Link to original video by math et al
Inverse Transform Sampling | Triangular Distribution

Inverse Transform Sampling: Triangular Distribution
Short Summary:
- This video demonstrates the inverse transform sampling method, a technique for generating random samples from a desired probability distribution.
- The video focuses on a specific example: generating samples from a triangular distribution using a uniformly distributed random variable.
- The process involves converting the probability density function (PDF) into a cumulative distribution function (CDF), finding its inverse, and then plugging in a uniformly distributed random variable.
- This method allows for the generation of samples from complex distributions using a simple uniform distribution.
Detailed Summary:
1. Introduction:
- The video begins by introducing the concept of inverse transform sampling as a method for generating random samples from a desired distribution.
- It mentions a previous video on the topic and provides a link for further reference.
- The specific example used in this video is to generate samples from a triangular distribution, a distribution with a PDF resembling a triangle.
2. Steps of Inverse Transform Sampling:
- The video outlines the three main steps involved in inverse transform sampling:
- Step 1: Find the CDF: Convert the given PDF into its corresponding CDF.
- Step 2: Find the Inverse CDF: Determine the inverse of the CDF.
- Step 3: Plug in Uniform Variable: Substitute a uniformly distributed random variable (U) into the inverse CDF.
- This process generates samples from the target distribution.
3. Finding the CDF:
- The video demonstrates finding the CDF for the triangular distribution, which involves integrating the PDF over different intervals.

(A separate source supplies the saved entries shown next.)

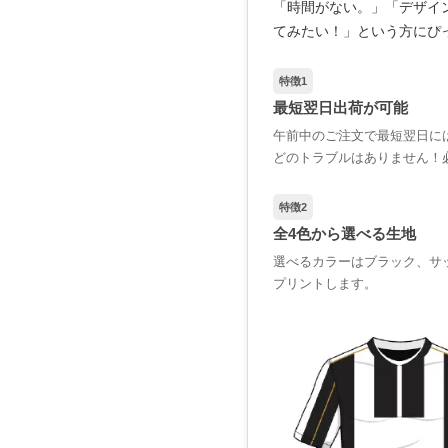
「時間がない。」「デザイ
てみたい！」という方にぴ
特徴1
最短翌日出荷が可能
午前中のご注文で最短翌日に
どのトラブルはありません！
特徴2
全4色から選べる生地
選べるカラーはブラック、サ
プリントします。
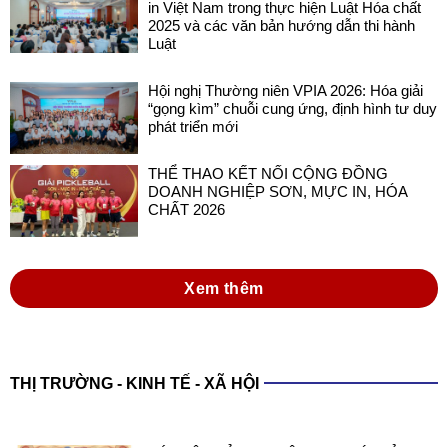
in Việt Nam trong thực hiện Luật Hóa chất
2025 và các văn bản hướng dẫn thi hành
Luật
Hội nghị Thường niên VPIA 2026: Hóa giải
“gọng kìm” chuỗi cung ứng, định hình tư duy
phát triển mới
THỂ THAO KẾT NỐI CỘNG ĐỒNG
DOANH NGHIỆP SƠN, MỰC IN, HÓA
CHẤT 2026
Xem thêm
THỊ TRƯỜNG - KINH TẾ - XÃ HỘI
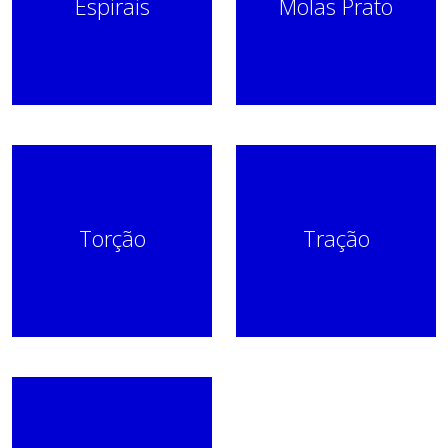
Espirais
Molas Prato
Torção
Tração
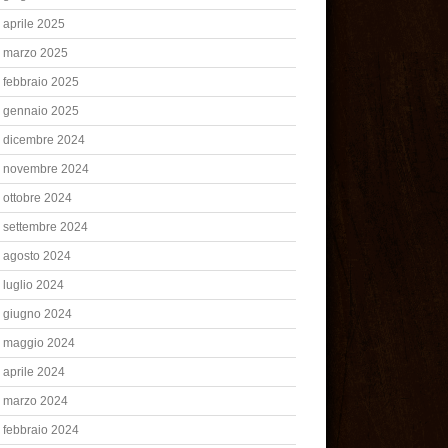
aprile 2025
marzo 2025
febbraio 2025
gennaio 2025
dicembre 2024
novembre 2024
ottobre 2024
settembre 2024
agosto 2024
luglio 2024
giugno 2024
maggio 2024
aprile 2024
marzo 2024
febbraio 2024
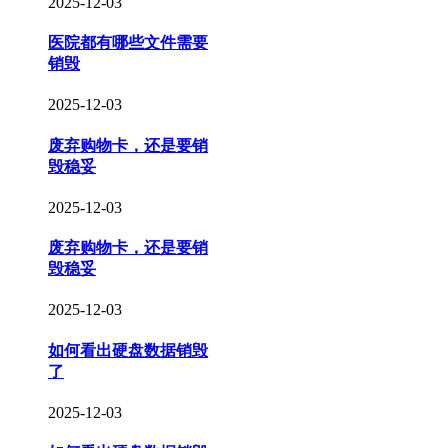
2025-12-03
医院都有哪些文件需要
销毁
2025-12-03
废弃购物卡，还是要销
毁稳妥
2025-12-03
废弃购物卡，还是要销
毁稳妥
2025-12-03
如何看出硬盘数据销毁
了
2025-12-03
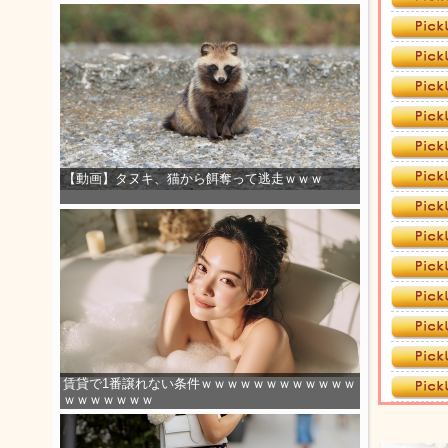
【動画】タヌキ、猫から餌奪って逃走ｗｗｗ
賃貸で1番譲れない条件ｗｗｗｗｗｗｗｗｗｗｗｗ
ｗｗｗｗｗｗｗ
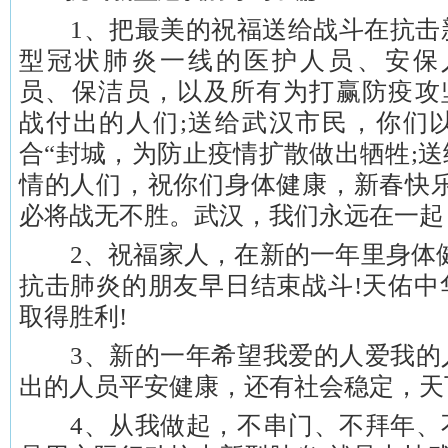
1、把最美的祝福送给战斗在抗击
型冠状肺炎一线的医护人员、安保
员、保洁员，以及所有为打赢防疫攻
战付出的人们;送给武汉市民，你们
合“封城，为防止疫情扩散做出牺牲;
情的人们，祝你们身体健康，新春快乐
必将战无不胜。武汉，我们永远在一起
2、祝福家人，在新的一年里身体健
抗击肺炎的朋友早日结束战斗!天佑中
取得胜利!
3、新的一年希望我爱的人爱我的
出的人员平安健康，还有社会稳定，天
4、从我做起，不串门、不拜年、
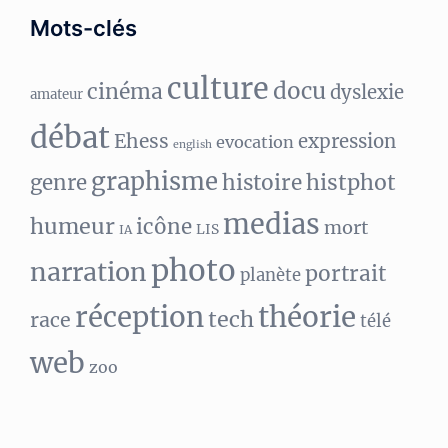
Mots-clés
culture
docu
cinéma
dyslexie
amateur
débat
Ehess
expression
evocation
english
graphisme
histphot
genre
histoire
medias
humeur
icône
mort
LIS
IA
photo
narration
portrait
planète
réception
théorie
tech
race
télé
web
zoo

- The CDF is defined in two parts, corresponding to the two segments of the triangular distribution.
4. Finding the Inverse CDF:
- The video then focuses on finding the inverse of the CDF, which also involves two parts.
- For each part, the video solves for X in the equation Y = F(X), where Y represents the CDF and X represents the random variable.
- The video highlights the importance of using the infimum definition to ensure a unique solution for the inverse CDF.
5. Generating Samples:
- The final step involves plugging in a uniformly distributed random variable (U) into the inverse CDF.
- This generates samples from the target triangular distribution.
6. Conclusion:
- The video concludes by summarizing the process of inverse transform sampling and emphasizing its usefulness for generating samples from complex distributions.
- It encourages viewers to explore the topic further and provides links to additional resources.